You might have some metadata/control fields that you don't want to be exported in structured data. To define them add an inner class Exported and define there either a full list of fields to export or fields to be excluded.

class MyModel(models.Model):
    class Exported:
        # fields = ['first', 'second'] # to list all fields which should appear
        exclude = ['progress'] # or exclude a few
        # if Exported is not specified then by default all fields are exported

DocumentModel

moonsheep.models.DocumentModel should be used as a default base class for defining a model that defines a document being transcribed. It offers following features:

  • defines url and progress model fields required by Moonsheep
  • exclude progress field from being exported
  • limits exported objects to those fully transcribed progress == 100

Exporters

API

Implementing an API for domain model is as simple as adding one url line:

from moonsheep.exporters.api import AppApi

urlpatterns = [
    path('api/opora/', include(AppApi('opora').urls)),
]

AppApi scans for all domain models defined in your app (passed in the param) and generates URL for each using Django Rest Framework. Rest Framework gives you a nice html interface to play with requests with discovery features (listing of all endpoints).
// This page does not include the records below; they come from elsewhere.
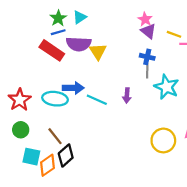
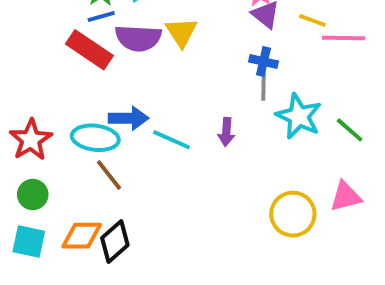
yellow triangle: (98, 51) -> (181, 32), moved
brown line: (55, 136) -> (109, 175), moved
cyan square: (31, 157) -> (29, 241), moved
orange diamond: (47, 165) -> (82, 236), moved, turned 35

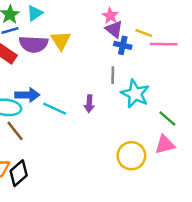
blue cross: (264, 62) -> (123, 45), moved
green line: (350, 130) -> (167, 119), moved

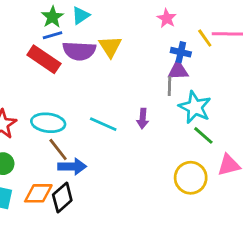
purple triangle: (114, 29) -> (178, 71), moved, turned -42
yellow line: (144, 33) -> (205, 38), turned 35
pink line: (164, 44) -> (227, 34), moved
blue arrow: (27, 95) -> (72, 166), moved
green line: (167, 119) -> (203, 135), moved

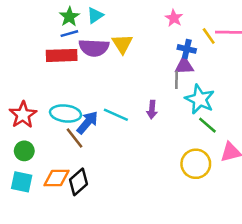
red rectangle: (44, 59) -> (62, 55), turned -36
blue arrow: (72, 166) -> (87, 123), moved, turned -50

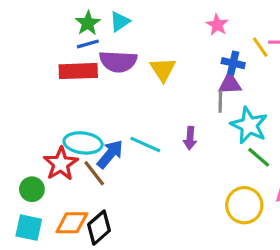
yellow triangle: (122, 44) -> (163, 69), moved
red star: (23, 115) -> (61, 164), moved

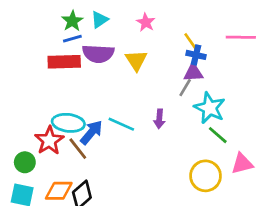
pink star: (217, 25) -> (146, 22), moved
yellow line: (260, 47) -> (191, 41), moved
gray line: (220, 101) -> (185, 88), turned 30

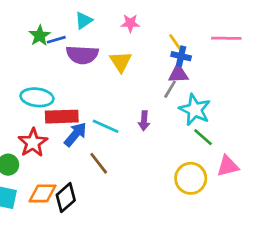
green star: (72, 21) -> (40, 36), moved
pink star: (146, 22) -> (130, 23), turned -30
red rectangle: (64, 62) -> (62, 117), moved
cyan ellipse: (68, 123) -> (37, 97), moved
brown line: (78, 149) -> (99, 163), moved

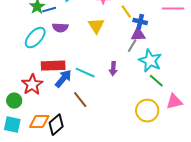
yellow line: (176, 42) -> (126, 12), moved
purple semicircle: (82, 55) -> (60, 28), moved, size x0.7
cyan ellipse: (37, 97) -> (35, 38), moved, turned -55

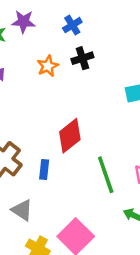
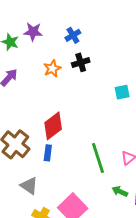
red diamond: (70, 136) -> (53, 126), moved

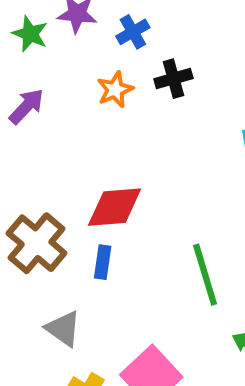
blue cross: (73, 35) -> (133, 32), moved
red diamond: (53, 126) -> (115, 207), turned 32

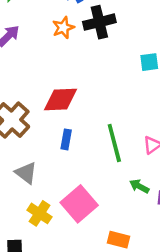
black cross: (173, 79) -> (99, 22), size x1.4
blue rectangle: (103, 262) -> (66, 139), moved

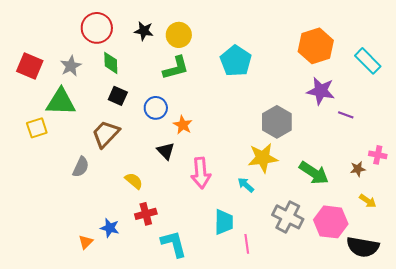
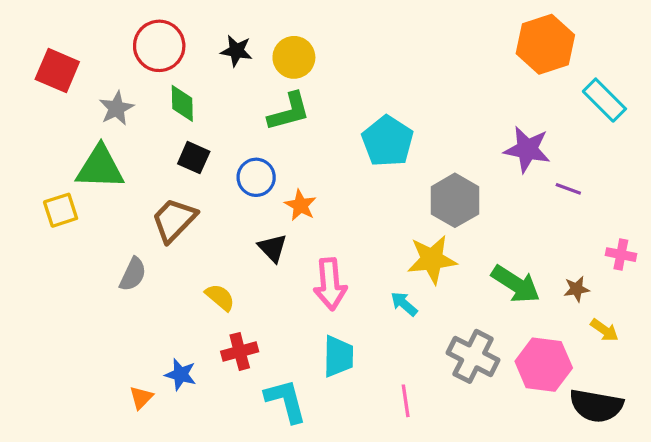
orange hexagon: (316, 46) -> (545, 44), moved
cyan pentagon: (236, 61) -> (388, 141), moved
red square: (30, 66) -> (57, 71), moved
brown star: (358, 169) -> (577, 289), moved
cyan trapezoid: (224, 222) -> (338, 356), moved

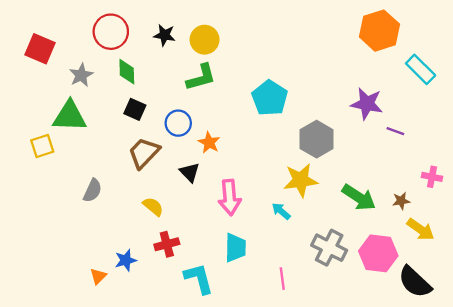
brown trapezoid: (174, 220) -> (144, 153), moved
yellow arrow: (604, 330) -> (421, 229), size x1.4
blue star: (181, 374) -> (126, 260), turned -30
black semicircle: (596, 406) -> (415, 282), turned 33

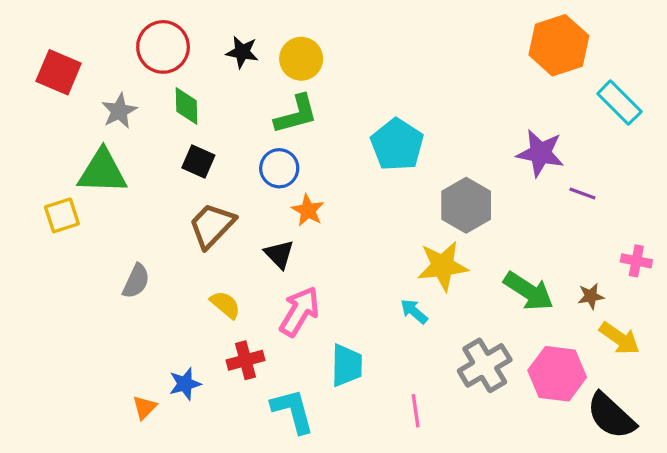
blue circle: (178, 123) -> (279, 168), moved
pink arrow: (230, 197) -> (299, 311), moved, turned -144
gray cross: (329, 248) -> (485, 365), turned 32

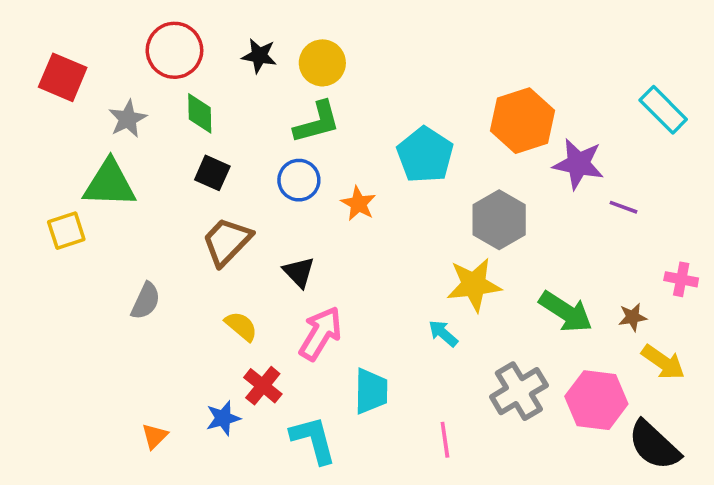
orange hexagon: (559, 45) -> (523, 121), moved
orange star: (308, 210) -> (358, 204), moved
red cross: (246, 360) -> (263, 386), turned -36
blue star: (185, 384) -> (223, 418), moved

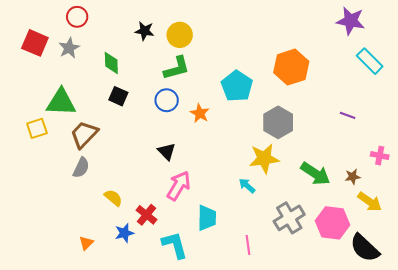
red circle: (174, 50) -> (77, 17), moved, size x0.7
gray star: (128, 119) -> (69, 48), moved
purple star: (578, 164) -> (351, 21), moved
brown trapezoid: (227, 241) -> (84, 134), moved
yellow semicircle: (241, 326) -> (113, 198), moved

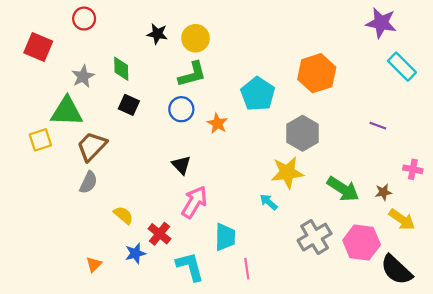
gray star: (69, 48) -> (83, 76), moved
pink line: (248, 245) -> (247, 269), moved

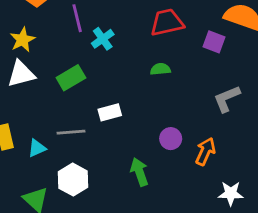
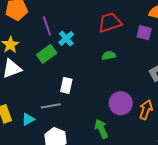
green rectangle: (71, 78) -> (47, 54), moved
white rectangle: (110, 112) -> (66, 85), moved, turned -56
purple circle: (171, 139) -> (121, 103), size x1.5

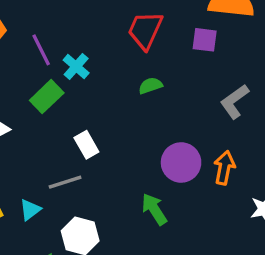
red trapezoid: (110, 22) -> (145, 30), turned -40
white rectangle: (66, 85) -> (86, 145), turned -35

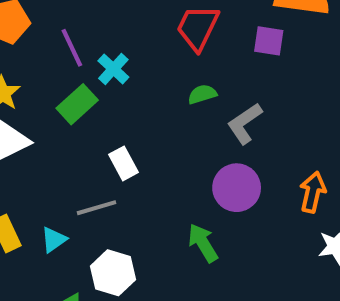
gray L-shape: (235, 101) -> (245, 123), moved
orange arrow: (224, 168) -> (313, 192), moved

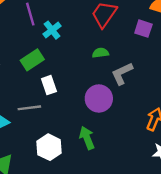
green rectangle: (77, 104) -> (32, 60), moved
purple circle: (237, 188) -> (99, 98), moved
white hexagon: (113, 273) -> (49, 147), moved

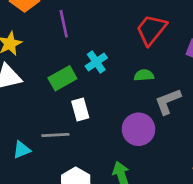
cyan cross: (52, 30) -> (96, 62), moved

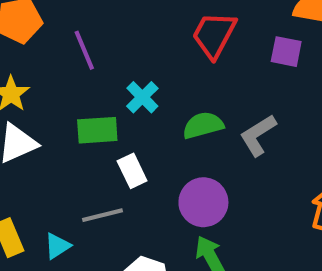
green semicircle: (144, 75) -> (203, 125), moved, size x1.4
green rectangle: (62, 78) -> (97, 130), turned 36
purple circle: (139, 129) -> (203, 202), moved

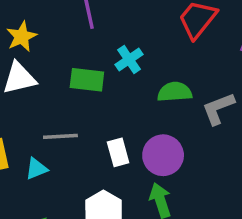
white rectangle: (132, 171) -> (118, 152), moved
gray line: (103, 215) -> (60, 136), moved

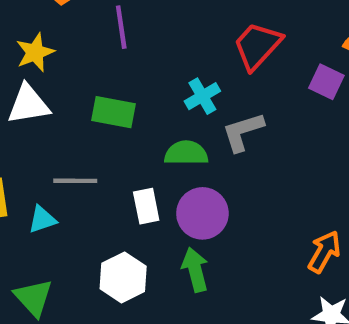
cyan cross: (129, 60) -> (202, 96), moved
green semicircle: (175, 92) -> (186, 153), moved
gray L-shape: (218, 108) -> (243, 132), moved

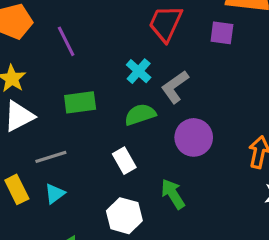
gray line: (75, 181) -> (51, 157), moved
purple circle: (202, 213) -> (194, 137), moved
That's the effect at /api/opora:

API Home Screen

XLXS

Exports data placing each model in a separate sheet of xlsx file.

Can be called from a command line:

python manage.py moonsheep_export [app_label] xlsx -o opora.xlsx

Frictionless Data (packed CSV)

Exports data placing each model in a separate csv file and packing all of them into a zip file according to Frictionless Data specification.

Can be called from a command line:

python manage.py moonsheep_export [app_label] frictionless -o opora.zip

Guidelines on how to write your own exporter

Exporters should extend moonsheep.exporters.Exporter abstract class and implement def export(self, output: Union[io.IOBase, str], **options) method.

PandasExporter can be used as a base as pandas supports already several output types.